The matrix is an array of values with the variable names as keys. In this case, jobs with timeout of 10000 and 30000 will be created for esc32a and sko56 respectively. Note that you can refer to the variables you pass to matrix in the variables defined in variables.

Note Variables are referenced recursively, but an infinite loop will fail.

Create your own benchmark problems

User-defined formulations can be added as benchmark problems that are recognized in Amplify Benchmark by placing a Python file under amplify_bench/problem containing the problem class formulated using the Amplify SDK.

First, clone the repository to add the Python files to Amplify Benchmark.

$ git clone https://github.com/fixstars/amplify-benchmark.git

First, place any Python file under amplify_bench/problem. The file name must be the same as the problem class name and must be in lowercase. For example, to add a Xyz problem class, the file name should be amplify_bench/problem/xyz.py.

The problem class must extend the Problem class and implement the constructor (__init__) and the methods make_model and evaluate.
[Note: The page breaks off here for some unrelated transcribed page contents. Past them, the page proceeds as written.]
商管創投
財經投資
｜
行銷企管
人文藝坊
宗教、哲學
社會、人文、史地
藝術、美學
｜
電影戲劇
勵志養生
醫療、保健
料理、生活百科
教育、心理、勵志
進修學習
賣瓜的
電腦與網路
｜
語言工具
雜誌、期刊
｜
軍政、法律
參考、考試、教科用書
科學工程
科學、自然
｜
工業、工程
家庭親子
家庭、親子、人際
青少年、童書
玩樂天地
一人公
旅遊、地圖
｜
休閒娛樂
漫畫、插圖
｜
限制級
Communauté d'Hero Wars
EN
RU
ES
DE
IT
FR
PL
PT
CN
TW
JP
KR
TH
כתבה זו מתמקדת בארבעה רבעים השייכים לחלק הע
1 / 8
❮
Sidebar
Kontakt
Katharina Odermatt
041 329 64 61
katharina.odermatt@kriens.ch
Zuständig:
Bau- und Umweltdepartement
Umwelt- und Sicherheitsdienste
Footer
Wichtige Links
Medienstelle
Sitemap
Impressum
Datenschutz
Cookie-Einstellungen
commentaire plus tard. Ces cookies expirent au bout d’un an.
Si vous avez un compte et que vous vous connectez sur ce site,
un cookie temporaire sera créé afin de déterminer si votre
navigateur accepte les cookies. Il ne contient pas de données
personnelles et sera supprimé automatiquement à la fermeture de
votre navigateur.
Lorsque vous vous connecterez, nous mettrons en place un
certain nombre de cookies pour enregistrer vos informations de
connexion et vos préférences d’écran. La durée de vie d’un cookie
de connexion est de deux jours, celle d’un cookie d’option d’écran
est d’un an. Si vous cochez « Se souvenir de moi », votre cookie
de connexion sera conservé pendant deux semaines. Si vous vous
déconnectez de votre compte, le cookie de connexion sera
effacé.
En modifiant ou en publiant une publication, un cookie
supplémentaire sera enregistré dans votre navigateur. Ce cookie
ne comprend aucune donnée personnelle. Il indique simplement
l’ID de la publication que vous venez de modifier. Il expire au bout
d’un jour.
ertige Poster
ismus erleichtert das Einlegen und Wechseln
The make_model method formulates the problem in Amplify SDK and the evaluate method evaluates the formulated model with the solution as input.
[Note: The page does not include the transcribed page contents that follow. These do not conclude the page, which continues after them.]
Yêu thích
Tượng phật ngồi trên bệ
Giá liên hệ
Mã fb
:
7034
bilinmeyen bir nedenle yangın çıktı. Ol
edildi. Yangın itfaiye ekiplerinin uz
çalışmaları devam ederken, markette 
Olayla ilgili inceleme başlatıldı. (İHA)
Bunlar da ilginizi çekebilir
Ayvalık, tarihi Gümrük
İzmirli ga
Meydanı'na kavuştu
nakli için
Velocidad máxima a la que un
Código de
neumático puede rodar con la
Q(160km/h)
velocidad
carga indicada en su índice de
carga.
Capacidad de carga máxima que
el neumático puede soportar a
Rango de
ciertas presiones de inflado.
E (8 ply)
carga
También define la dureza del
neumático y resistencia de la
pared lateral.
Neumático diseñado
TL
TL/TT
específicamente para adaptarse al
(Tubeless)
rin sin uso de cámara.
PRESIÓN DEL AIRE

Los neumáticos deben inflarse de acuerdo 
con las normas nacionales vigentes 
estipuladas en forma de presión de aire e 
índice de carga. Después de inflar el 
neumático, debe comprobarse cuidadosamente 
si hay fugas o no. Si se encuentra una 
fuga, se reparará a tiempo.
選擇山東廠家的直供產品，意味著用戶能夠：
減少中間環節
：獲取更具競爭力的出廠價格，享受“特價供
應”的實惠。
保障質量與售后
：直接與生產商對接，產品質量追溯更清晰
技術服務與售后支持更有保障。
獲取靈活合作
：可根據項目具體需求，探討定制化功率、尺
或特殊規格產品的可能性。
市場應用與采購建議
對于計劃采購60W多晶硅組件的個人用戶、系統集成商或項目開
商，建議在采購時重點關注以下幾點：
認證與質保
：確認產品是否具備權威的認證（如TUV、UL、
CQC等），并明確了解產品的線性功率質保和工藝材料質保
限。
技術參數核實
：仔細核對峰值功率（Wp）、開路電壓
The following code snippet is from the implementation of the Traveling Salesman Problem class included in the Amplify benchmark.

class Tsp(Problem):
    def __init__(
        self,
        instance: str,
        constraint_weight: float = 1.0,
        seed: int = 0,        path: Optional[str] = None,
    ):
        super().__init__()
        self._instance: str = instance
        self._problem_parameters["constraint_weight"] = constraint_weight
        if instance.startswith("random"):
            self._problem_parameters["seed"] = seed
        self._symbols = None

        ncity, distances, locations, best_known = self.__load(self._instance, seed, path)
        self._ncity = ncity
        self._distances = distances
        self._locations = locations  # not used
        self._best_known = best_known

    def make_model(self):
        print_log(f"make model of {self._instance}")
        symbols, model = make_tsp_model(self._ncity, self._distances, self._problem_parameters["constraint_weight"])
        self._symbols = symbols
        self._model = model

    def evaluate(self, solution: SolverSolution) -> Dict[str, Union[None, float, str]]:
        value: Optional[float] = None
        path: str = ""

        if solution.is_feasible:
            spins = solution.values
            variables = np.array(self._symbols.decode(spins))  # type: ignore
            index = np.where(variables == 1)[1]
            index_str = [str(idx) for idx in index]
            value = calc_tour_dist(list(index), self._distances)
            path = " ".join(index_str)
        else:
            pass

        return {"label": "total distances", "value": value, "path": path}
...

Constructor

def __init__(self, instance: str, **kwargs) -> None

The constructor must accept at least an instance: str argument. Otherwise, if you add constraint_weight: float to the constructor arguments for example, the parameters key in ProblemObject can have a constraint_weight.

make_model method

def make_model(self) -> None

The make_model method is responsible for formulating and storing an instance of the amplify.BinaryQuadraticModel class in self._model.

evaluate method

def evaluate(self, solution: amplify.SolverSolution) -> Dict[str, Union[None, float, str]]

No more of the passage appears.